WORK ITEM: Among the lines below, a stretch begins at the one with "пройдет в театре" and ends at the one with "Сюткин, Марк Тишман, Сэвак". Repeat that stretch exactly, ends included.
SUPPLIED RECORDS Start Marker
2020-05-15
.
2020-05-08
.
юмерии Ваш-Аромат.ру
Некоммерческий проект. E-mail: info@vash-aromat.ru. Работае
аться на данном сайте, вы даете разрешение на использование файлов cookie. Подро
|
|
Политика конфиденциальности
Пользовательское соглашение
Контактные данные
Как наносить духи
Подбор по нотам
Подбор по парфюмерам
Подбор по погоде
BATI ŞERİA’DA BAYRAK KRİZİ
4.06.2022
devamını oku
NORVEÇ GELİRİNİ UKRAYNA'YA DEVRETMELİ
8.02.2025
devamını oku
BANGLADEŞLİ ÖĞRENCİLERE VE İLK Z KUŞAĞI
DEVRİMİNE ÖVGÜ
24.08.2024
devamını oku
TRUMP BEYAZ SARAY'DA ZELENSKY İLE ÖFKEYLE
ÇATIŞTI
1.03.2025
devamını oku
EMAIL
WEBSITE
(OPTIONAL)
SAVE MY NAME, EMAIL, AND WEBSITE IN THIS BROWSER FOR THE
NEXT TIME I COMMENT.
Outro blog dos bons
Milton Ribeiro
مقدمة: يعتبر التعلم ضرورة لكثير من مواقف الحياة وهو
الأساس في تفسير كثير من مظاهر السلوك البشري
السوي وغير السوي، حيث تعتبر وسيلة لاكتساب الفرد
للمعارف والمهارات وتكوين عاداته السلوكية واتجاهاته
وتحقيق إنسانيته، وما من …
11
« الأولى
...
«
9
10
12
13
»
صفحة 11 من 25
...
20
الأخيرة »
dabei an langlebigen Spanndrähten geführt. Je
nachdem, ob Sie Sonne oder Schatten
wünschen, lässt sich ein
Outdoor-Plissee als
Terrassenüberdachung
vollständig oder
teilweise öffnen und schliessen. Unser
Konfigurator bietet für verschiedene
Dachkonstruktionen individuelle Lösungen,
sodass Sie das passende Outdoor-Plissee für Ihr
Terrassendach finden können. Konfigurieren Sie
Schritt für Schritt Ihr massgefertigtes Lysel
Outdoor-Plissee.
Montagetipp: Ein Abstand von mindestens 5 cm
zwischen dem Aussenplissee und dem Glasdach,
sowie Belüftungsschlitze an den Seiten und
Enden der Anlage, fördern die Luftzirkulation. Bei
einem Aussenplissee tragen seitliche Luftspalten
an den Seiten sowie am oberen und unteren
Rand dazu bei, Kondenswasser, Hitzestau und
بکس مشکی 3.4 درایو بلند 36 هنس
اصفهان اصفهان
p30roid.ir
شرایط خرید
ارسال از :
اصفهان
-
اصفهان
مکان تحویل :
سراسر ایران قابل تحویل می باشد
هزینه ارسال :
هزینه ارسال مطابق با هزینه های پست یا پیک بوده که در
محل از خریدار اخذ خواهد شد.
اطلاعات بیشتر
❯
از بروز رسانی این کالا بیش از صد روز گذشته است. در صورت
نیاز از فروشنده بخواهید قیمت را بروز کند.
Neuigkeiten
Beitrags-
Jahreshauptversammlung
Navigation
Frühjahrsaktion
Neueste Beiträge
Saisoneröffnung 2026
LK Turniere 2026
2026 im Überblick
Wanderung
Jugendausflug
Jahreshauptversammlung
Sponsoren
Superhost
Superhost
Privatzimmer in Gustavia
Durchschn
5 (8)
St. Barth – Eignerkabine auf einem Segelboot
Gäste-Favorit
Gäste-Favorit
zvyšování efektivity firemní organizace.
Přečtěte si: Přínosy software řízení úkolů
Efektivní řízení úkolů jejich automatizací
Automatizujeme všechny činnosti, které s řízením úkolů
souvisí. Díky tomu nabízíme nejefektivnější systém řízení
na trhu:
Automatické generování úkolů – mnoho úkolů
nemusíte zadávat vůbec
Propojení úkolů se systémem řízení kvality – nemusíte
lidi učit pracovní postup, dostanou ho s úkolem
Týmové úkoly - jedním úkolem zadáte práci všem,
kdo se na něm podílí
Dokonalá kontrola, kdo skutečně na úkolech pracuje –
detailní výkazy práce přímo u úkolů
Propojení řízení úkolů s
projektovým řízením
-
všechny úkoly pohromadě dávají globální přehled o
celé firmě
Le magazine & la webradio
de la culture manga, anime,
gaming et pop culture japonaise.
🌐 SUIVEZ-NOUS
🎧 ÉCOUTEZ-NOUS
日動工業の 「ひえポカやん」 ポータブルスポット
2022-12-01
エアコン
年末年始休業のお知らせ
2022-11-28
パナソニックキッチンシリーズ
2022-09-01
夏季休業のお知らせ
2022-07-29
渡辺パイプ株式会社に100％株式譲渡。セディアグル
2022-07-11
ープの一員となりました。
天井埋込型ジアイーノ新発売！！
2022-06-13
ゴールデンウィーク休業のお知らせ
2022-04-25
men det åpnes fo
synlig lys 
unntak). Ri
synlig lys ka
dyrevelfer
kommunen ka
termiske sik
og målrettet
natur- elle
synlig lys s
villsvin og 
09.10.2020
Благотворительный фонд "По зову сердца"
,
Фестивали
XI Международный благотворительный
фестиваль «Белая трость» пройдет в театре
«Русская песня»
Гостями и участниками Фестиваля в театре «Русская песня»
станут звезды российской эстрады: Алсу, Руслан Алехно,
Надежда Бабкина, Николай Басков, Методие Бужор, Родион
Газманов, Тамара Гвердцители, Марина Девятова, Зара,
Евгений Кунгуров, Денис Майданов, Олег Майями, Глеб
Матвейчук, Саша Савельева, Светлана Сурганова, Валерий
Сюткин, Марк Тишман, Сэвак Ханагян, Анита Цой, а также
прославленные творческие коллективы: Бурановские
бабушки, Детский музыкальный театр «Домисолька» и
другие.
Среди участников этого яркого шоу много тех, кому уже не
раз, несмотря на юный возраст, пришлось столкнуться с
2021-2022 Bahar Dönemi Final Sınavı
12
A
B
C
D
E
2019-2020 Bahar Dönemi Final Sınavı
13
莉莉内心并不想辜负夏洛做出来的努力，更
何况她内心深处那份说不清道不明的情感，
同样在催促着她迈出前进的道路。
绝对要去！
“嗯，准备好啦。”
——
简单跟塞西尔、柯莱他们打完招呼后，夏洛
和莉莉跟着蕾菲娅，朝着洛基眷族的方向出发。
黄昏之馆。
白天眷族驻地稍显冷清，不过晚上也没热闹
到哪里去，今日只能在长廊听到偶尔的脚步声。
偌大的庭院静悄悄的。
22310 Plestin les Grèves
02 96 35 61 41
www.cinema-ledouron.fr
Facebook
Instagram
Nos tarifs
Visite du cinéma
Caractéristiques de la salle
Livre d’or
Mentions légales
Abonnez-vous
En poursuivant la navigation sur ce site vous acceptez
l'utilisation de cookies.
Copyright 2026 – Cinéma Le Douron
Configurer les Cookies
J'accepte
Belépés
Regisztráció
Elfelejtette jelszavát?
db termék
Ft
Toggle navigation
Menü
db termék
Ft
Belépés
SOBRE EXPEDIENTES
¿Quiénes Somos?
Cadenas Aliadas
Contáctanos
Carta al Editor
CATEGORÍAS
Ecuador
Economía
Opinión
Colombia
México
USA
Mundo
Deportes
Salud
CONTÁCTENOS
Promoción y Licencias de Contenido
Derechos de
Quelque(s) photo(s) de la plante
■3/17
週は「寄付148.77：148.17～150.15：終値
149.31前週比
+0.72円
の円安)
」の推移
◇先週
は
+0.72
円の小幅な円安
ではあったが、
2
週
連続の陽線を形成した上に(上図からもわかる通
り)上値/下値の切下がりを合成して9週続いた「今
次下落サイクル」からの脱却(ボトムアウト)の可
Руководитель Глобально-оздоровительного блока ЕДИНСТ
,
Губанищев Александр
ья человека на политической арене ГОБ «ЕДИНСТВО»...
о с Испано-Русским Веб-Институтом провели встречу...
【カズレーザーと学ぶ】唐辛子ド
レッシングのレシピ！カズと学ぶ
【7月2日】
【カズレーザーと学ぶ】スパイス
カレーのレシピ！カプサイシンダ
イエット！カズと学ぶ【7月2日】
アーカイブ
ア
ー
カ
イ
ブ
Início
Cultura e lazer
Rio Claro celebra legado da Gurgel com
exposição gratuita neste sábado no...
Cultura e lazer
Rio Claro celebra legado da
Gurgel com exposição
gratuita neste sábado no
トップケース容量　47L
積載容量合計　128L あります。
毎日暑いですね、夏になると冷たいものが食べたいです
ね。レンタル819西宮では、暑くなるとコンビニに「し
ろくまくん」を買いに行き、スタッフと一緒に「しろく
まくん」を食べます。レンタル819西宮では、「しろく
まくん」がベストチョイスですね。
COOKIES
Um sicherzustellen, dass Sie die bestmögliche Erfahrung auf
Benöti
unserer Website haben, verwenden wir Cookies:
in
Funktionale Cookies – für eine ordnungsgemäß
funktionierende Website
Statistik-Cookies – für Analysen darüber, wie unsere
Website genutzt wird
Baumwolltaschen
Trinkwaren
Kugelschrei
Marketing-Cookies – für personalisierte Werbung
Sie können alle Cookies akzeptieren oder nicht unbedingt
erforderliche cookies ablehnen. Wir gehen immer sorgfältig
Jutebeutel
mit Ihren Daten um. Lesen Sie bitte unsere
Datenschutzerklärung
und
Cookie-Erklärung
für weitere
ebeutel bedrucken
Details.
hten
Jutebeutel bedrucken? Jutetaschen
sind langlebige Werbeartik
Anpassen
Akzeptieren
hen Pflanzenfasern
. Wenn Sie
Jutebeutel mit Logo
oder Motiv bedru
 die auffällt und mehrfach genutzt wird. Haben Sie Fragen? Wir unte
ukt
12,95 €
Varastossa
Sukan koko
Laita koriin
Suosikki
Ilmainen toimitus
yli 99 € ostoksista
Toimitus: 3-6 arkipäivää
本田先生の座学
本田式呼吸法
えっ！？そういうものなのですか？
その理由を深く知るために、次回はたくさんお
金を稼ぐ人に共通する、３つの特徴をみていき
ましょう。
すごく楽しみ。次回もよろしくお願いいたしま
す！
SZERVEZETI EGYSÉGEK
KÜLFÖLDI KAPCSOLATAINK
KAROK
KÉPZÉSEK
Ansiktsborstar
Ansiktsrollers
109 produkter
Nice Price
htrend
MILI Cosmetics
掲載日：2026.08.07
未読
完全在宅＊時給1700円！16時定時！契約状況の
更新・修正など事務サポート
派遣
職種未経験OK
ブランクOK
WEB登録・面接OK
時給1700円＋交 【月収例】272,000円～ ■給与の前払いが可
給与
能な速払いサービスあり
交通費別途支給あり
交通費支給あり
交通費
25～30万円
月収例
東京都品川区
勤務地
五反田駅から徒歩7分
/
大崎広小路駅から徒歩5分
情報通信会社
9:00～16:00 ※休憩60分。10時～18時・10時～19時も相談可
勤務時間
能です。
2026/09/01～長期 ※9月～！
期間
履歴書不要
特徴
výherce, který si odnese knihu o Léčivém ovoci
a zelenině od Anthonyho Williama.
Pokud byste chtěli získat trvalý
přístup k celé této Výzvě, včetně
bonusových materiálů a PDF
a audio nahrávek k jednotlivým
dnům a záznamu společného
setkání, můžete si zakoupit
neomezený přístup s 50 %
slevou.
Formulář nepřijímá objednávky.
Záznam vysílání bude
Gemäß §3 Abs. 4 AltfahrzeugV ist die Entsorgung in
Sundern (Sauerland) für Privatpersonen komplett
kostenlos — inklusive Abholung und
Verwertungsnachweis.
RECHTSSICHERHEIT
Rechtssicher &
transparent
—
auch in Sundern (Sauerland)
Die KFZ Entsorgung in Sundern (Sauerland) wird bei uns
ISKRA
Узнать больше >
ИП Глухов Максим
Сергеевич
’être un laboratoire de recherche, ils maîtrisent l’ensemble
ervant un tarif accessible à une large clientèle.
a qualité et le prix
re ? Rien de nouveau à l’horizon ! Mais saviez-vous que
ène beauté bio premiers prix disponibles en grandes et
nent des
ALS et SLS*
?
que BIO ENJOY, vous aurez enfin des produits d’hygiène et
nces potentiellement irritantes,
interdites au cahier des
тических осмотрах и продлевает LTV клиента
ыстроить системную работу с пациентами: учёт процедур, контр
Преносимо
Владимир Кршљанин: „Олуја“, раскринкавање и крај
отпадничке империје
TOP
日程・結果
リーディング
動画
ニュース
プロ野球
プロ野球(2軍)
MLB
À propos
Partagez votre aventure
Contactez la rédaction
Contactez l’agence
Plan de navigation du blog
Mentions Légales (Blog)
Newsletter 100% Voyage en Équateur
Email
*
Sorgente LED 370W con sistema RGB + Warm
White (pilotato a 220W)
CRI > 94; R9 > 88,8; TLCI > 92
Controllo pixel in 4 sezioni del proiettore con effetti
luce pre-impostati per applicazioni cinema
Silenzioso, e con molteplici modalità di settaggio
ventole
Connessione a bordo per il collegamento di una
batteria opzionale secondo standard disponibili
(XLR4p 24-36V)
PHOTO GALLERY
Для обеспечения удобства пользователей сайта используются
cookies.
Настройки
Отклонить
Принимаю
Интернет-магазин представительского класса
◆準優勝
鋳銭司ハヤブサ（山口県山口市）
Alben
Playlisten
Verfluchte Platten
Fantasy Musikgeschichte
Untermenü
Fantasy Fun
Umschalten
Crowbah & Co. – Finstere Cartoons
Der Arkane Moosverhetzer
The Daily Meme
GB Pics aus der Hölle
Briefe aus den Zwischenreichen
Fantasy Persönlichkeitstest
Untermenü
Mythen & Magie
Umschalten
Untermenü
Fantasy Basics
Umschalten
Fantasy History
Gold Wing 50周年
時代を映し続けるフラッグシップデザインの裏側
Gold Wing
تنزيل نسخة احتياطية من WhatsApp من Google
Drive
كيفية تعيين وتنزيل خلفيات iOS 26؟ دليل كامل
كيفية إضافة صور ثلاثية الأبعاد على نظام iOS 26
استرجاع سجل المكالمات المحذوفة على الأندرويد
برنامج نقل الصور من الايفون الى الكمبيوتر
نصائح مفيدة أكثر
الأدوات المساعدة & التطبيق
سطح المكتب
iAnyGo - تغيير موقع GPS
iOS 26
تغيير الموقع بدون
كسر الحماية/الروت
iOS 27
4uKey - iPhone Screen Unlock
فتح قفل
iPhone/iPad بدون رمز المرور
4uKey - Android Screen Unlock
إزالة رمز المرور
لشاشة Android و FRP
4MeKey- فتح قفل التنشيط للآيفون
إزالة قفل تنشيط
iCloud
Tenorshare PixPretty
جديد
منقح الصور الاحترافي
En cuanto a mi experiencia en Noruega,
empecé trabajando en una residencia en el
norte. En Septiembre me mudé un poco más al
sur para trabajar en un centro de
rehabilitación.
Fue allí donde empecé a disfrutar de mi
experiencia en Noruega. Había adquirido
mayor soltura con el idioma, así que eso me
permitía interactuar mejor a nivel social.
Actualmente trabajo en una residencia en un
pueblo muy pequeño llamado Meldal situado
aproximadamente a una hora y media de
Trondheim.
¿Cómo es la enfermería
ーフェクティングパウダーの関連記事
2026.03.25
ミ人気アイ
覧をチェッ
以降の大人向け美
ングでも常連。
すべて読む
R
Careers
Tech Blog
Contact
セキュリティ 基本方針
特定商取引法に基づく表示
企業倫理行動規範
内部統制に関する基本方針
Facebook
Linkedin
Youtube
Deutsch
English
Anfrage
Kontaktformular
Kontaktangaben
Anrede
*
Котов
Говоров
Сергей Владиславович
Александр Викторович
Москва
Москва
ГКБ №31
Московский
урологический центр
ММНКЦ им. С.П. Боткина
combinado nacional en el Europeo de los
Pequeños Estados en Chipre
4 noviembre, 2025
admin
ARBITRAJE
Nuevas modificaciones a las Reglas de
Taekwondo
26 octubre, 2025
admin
SUPPLIED RECORDS End Marker
YOUR SOLUTION:
фестиваль «Белая трость» пройдет в театре
«Русская песня»
Гостями и участниками Фестиваля в театре «Русская песня»
станут звезды российской эстрады: Алсу, Руслан Алехно,
Надежда Бабкина, Николай Басков, Методие Бужор, Родион
Газманов, Тамара Гвердцители, Марина Девятова, Зара,
Евгений Кунгуров, Денис Майданов, Олег Майями, Глеб
Матвейчук, Саша Савельева, Светлана Сурганова, Валерий
Сюткин, Марк Тишман, Сэвак Ханагян, Анита Цой, а также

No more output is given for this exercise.